At Rokeby Park we have adopted the Hull and East Riding Agreed Syllabus for RE, a syllabus for Religion and Worldviews and use the accompanying units of learning. The syllabus helps pupils work towards our school values of responsibility, respect and resilience and ensures that we are ambitious for all pupils especially those from disadvantaged backgrounds and those with SEND. The syllabus states that the curriculum for RE aims to ensure that all pupils develop religious literacy through:
Knowing about and understanding a range of religions and worldviews, learning to see these through the disciplines of Theology, Philosophy and Social sciences
Expressing ideas and insights about the nature, significance and impact of religion and worldviews through a multidisciplinary approach whilst engaging critically with them
Gaining and deploying skills taken from the disciplines of Theology, Philosophy and Social sciences to enhance learning about religions and different worldviews
This scheme of work also helps pupils to:
answer to questions about a range of religions and worldviews,
express ideas and insights about the nature, significance and impact of religions and worldviews
gain and deploy the skills needed to engage seriously with religions and worldviews
The RE curriculum links closely to our school curriculum drivers, ensuring a focus on basic skills, diversity and spirituality, providing children with aspirations and opportunities for the future and helping our pupils develop confidence and self-belief.
By the end of EYFS, pupils will: Have an understanding about the similarities and differences between themselves and others, and among families, communities and traditions.

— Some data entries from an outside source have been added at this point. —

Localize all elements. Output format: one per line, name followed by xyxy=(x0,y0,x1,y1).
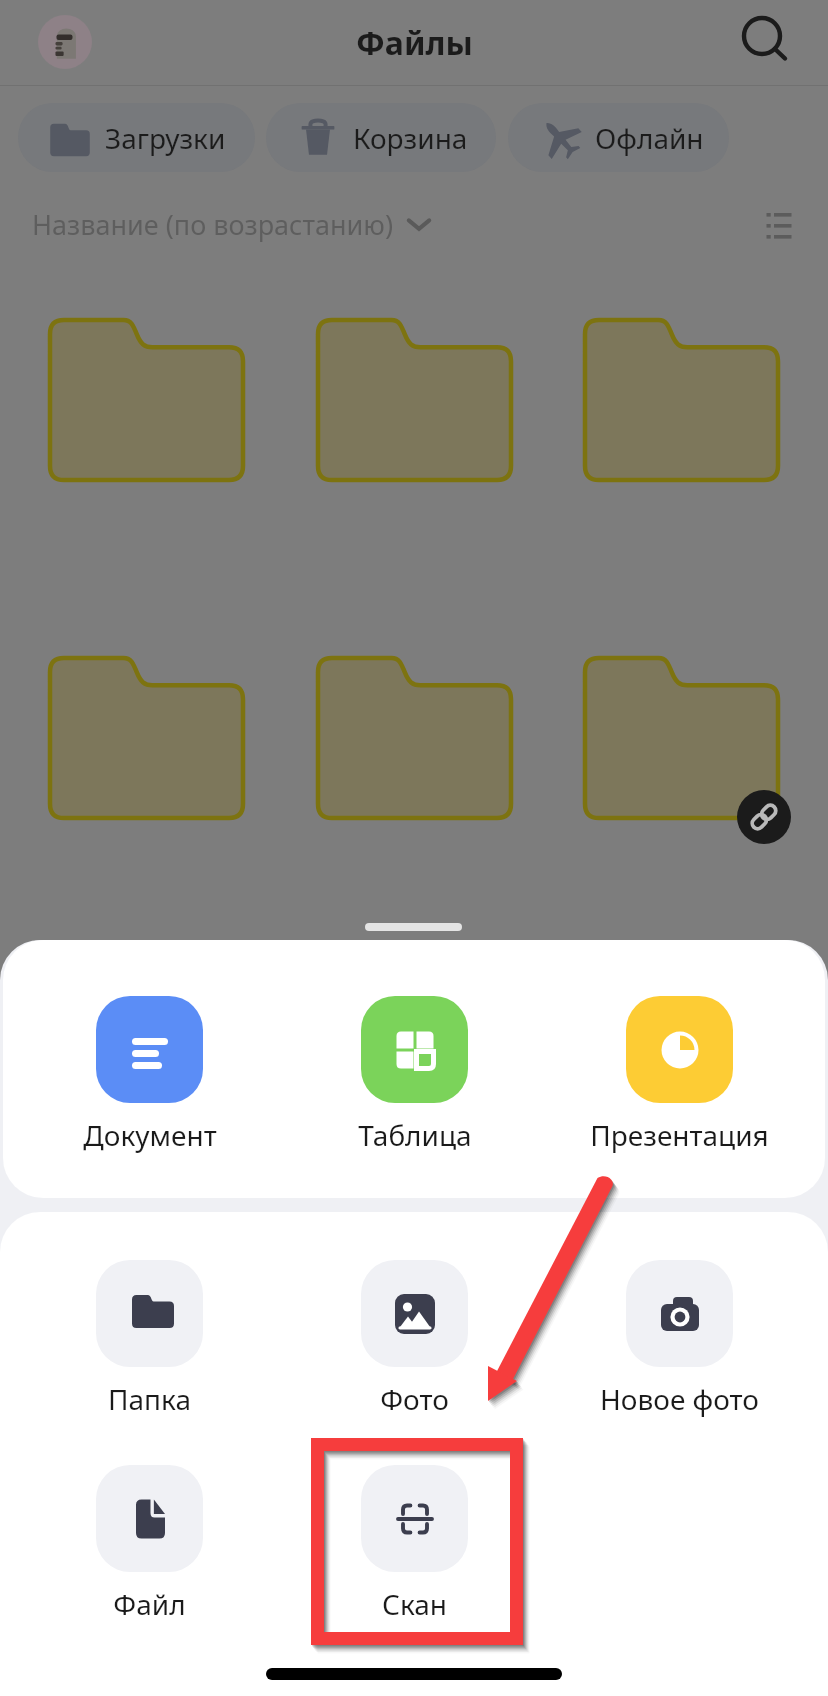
button[interactable]: Корзина xyxy=(266,103,496,172)
staticText: Файл xyxy=(113,1585,186,1623)
button[interactable]: Фото xyxy=(288,1260,541,1418)
staticText: Загрузки xyxy=(105,119,226,157)
staticText: Презентация xyxy=(590,1116,769,1154)
button[interactable]: Folder xyxy=(585,320,778,480)
staticText: Папка xyxy=(108,1380,191,1418)
button[interactable]: Folder xyxy=(318,658,511,818)
button[interactable]: Account xyxy=(38,15,92,69)
button[interactable]: Документ xyxy=(23,996,276,1154)
staticText: Скан xyxy=(382,1585,447,1623)
button[interactable]: Folder xyxy=(318,320,511,480)
staticText: Корзина xyxy=(353,119,468,157)
staticText: Фото xyxy=(380,1380,449,1418)
button[interactable]: Shared link xyxy=(737,790,791,844)
button[interactable]: Папка xyxy=(23,1260,276,1418)
staticText: Офлайн xyxy=(595,119,704,157)
staticText: Файлы xyxy=(356,21,473,65)
staticText: Таблица xyxy=(358,1116,472,1154)
button[interactable]: Скан xyxy=(288,1465,541,1623)
button[interactable]: View options xyxy=(755,200,803,248)
button[interactable]: Презентация xyxy=(553,996,806,1154)
button[interactable]: Загрузки xyxy=(18,103,255,172)
staticText: Новое фото xyxy=(600,1380,759,1418)
button[interactable]: Folder xyxy=(50,320,243,480)
button[interactable]: Файл xyxy=(23,1465,276,1623)
staticText: Документ xyxy=(83,1116,217,1154)
button[interactable]: Folder xyxy=(50,658,243,818)
button[interactable]: Название (по возрастанию) xyxy=(32,203,434,245)
button[interactable]: Офлайн xyxy=(508,103,729,172)
staticText: Название (по возрастанию) xyxy=(32,206,394,243)
button[interactable]: Таблица xyxy=(288,996,541,1154)
button[interactable]: Новое фото xyxy=(553,1260,806,1418)
button[interactable]: Search xyxy=(736,12,796,72)
button[interactable]: Folder xyxy=(585,658,778,818)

By the end of Key Stage 1, pupils will: Build upon learning in EYFS and learn about the religions of Christianity, Islam and Judaism and world views including Humanism, through stories, ceremonies and symbols.
By the end of Key Stage 2, pupils will: Understand Christianity in great depth, alongside Hinduism and Sikhism. They will develop their understanding of Humanism and other non-religious world views. Our pupils will be able to question, reflect and show empathy for others. They will understand a fair world, recognise injustice and celebrate diversity.

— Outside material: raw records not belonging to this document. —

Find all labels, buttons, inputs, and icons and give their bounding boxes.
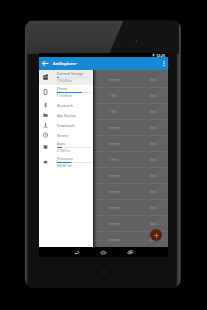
staticText: Recent [57, 133, 68, 138]
staticText: empty [109, 205, 120, 210]
button[interactable]: Phone [39, 85, 93, 100]
button[interactable]: 1 file [39, 104, 168, 119]
staticText: Jan 3 [150, 173, 159, 178]
staticText: Jan 3 [150, 221, 159, 226]
staticText: 12:25 [156, 53, 166, 57]
staticText: empty [109, 141, 120, 146]
button[interactable]: Navigate up [39, 57, 51, 70]
staticText: 868 MB free [57, 164, 72, 168]
staticText: Jan 3 [150, 125, 159, 130]
staticText: App Backup [57, 113, 76, 118]
button[interactable]: More options [159, 57, 168, 70]
staticText: Jan 3 [150, 141, 159, 146]
button[interactable]: 2 files [39, 152, 168, 167]
staticText: AntExplorer [53, 61, 77, 67]
button[interactable]: empty [39, 72, 168, 87]
staticText: Jan 3 [150, 93, 159, 98]
button[interactable]: empty [39, 200, 168, 215]
staticText: Jan 3 [150, 237, 159, 242]
staticText: 1 file [109, 93, 118, 98]
button[interactable]: empty [39, 184, 168, 199]
staticText: 4.1 GB free [57, 149, 71, 153]
button[interactable]: empty [39, 216, 168, 231]
button[interactable]: empty [39, 168, 168, 183]
button[interactable]: empty [39, 136, 168, 151]
staticText: Apps [57, 141, 65, 146]
button[interactable]: Home [96, 247, 110, 257]
button[interactable]: External Storage [39, 70, 93, 85]
staticText: empty [109, 125, 120, 130]
staticText: Jan 3 [150, 205, 159, 210]
staticText: 1.56 GB free [57, 94, 72, 98]
staticText: Phone [57, 86, 68, 91]
staticText: Bluetooth [57, 103, 73, 108]
staticText: Jan 3 [150, 189, 159, 194]
button[interactable]: App Backup [39, 110, 93, 120]
staticText: Jan 3 [150, 109, 159, 114]
button[interactable]: 1 file [39, 88, 168, 103]
staticText: empty [109, 237, 120, 242]
staticText: empty [109, 189, 120, 194]
button[interactable]: Downloads [39, 120, 93, 130]
button[interactable]: Recent [39, 130, 93, 140]
button[interactable]: Bluetooth [39, 100, 93, 110]
staticText: 1 file [109, 109, 118, 114]
staticText: Processes [57, 156, 73, 161]
button[interactable]: Apps [39, 140, 93, 155]
staticText: 2 files [109, 157, 119, 162]
staticText: empty [109, 221, 120, 226]
button[interactable]: empty [39, 232, 168, 247]
staticText: External Storage [57, 71, 84, 76]
button[interactable]: Add [150, 229, 162, 241]
button[interactable]: empty [39, 120, 168, 135]
button[interactable]: Processes [39, 155, 93, 170]
staticText: Jan 3 [150, 77, 159, 82]
staticText: 7.98 GB free [57, 79, 72, 83]
button[interactable]: Back [70, 247, 84, 257]
staticText: empty [109, 77, 120, 82]
staticText: empty [109, 173, 120, 178]
staticText: Downloads [57, 123, 75, 128]
staticText: Jan 3 [150, 157, 159, 162]
button[interactable]: Recent apps [123, 247, 137, 257]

Religion and different worldviews
In line with developing practice across the country, we introduce pupils to some different ways to enquire about religion and worldviews. We use the idea of using an ‘about believing’ lens (theological), an ‘about living’ lens (social sciences) and a ‘thinking about’ lens (philosophical) to help pupils explore religions and worldviews through a balance of beliefs, ways of living and thoughtful, deep questions. When considering a story such as the Good Samaritan from Christianity, we ask questions about what the beliefs of the different characters were; why they behaved in the way they did and how the story has an impact on Christians today. Everyone has a worldview, be it religious or otherwise. This scheme of work enables pupils to consider their own worldview as well as those of the different religious and non-religious groups and individuals they learn about. This helps pupils understand their roles, right and responsibilities as citizens in school and in their local and wider community.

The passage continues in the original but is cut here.